> **EXERCISE GOAL**:
The lines below should be written out again in full, exactly as they are.

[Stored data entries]
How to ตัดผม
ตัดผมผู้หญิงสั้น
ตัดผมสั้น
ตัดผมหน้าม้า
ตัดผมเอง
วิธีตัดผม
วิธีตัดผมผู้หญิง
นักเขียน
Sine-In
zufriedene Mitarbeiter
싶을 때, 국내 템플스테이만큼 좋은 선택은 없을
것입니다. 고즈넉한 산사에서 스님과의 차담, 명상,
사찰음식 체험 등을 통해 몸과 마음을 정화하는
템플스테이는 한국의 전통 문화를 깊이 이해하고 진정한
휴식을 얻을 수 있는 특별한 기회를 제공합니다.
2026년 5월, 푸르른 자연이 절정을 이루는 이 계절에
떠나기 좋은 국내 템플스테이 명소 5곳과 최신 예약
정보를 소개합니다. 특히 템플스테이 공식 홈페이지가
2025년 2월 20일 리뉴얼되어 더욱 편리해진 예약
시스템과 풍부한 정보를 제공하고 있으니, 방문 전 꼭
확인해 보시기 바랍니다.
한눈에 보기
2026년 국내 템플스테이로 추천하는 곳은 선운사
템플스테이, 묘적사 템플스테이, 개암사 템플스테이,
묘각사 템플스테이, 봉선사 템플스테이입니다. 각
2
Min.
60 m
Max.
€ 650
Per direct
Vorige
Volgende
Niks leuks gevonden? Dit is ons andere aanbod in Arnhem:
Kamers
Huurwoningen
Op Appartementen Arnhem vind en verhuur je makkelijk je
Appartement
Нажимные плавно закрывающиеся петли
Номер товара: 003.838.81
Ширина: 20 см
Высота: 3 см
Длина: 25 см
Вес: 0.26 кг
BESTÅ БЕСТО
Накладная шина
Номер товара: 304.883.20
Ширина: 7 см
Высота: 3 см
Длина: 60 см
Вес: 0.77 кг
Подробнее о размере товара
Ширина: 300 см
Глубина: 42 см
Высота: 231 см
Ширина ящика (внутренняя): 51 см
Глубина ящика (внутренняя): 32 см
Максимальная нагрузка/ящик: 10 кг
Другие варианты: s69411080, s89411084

> **EXERCISE ANSWER**:
How to ตัดผม
ตัดผมผู้หญิงสั้น
ตัดผมสั้น
ตัดผมหน้าม้า
ตัดผมเอง
วิธีตัดผม
วิธีตัดผมผู้หญิง
นักเขียน
Sine-In
zufriedene Mitarbeiter
싶을 때, 국내 템플스테이만큼 좋은 선택은 없을
것입니다. 고즈넉한 산사에서 스님과의 차담, 명상,
사찰음식 체험 등을 통해 몸과 마음을 정화하는
템플스테이는 한국의 전통 문화를 깊이 이해하고 진정한
휴식을 얻을 수 있는 특별한 기회를 제공합니다.
2026년 5월, 푸르른 자연이 절정을 이루는 이 계절에
떠나기 좋은 국내 템플스테이 명소 5곳과 최신 예약
정보를 소개합니다. 특히 템플스테이 공식 홈페이지가
2025년 2월 20일 리뉴얼되어 더욱 편리해진 예약
시스템과 풍부한 정보를 제공하고 있으니, 방문 전 꼭
확인해 보시기 바랍니다.
한눈에 보기
2026년 국내 템플스테이로 추천하는 곳은 선운사
템플스테이, 묘적사 템플스테이, 개암사 템플스테이,
묘각사 템플스테이, 봉선사 템플스테이입니다. 각
2
Min.
60 m
Max.
€ 650
Per direct
Vorige
Volgende
Niks leuks gevonden? Dit is ons andere aanbod in Arnhem:
Kamers
Huurwoningen
Op Appartementen Arnhem vind en verhuur je makkelijk je
Appartement
Нажимные плавно закрывающиеся петли
Номер товара: 003.838.81
Ширина: 20 см
Высота: 3 см
Длина: 25 см
Вес: 0.26 кг
BESTÅ БЕСТО
Накладная шина
Номер товара: 304.883.20
Ширина: 7 см
Высота: 3 см
Длина: 60 см
Вес: 0.77 кг
Подробнее о размере товара
Ширина: 300 см
Глубина: 42 см
Высота: 231 см
Ширина ящика (внутренняя): 51 см
Глубина ящика (внутренняя): 32 см
Максимальная нагрузка/ящик: 10 кг
Другие варианты: s69411080, s89411084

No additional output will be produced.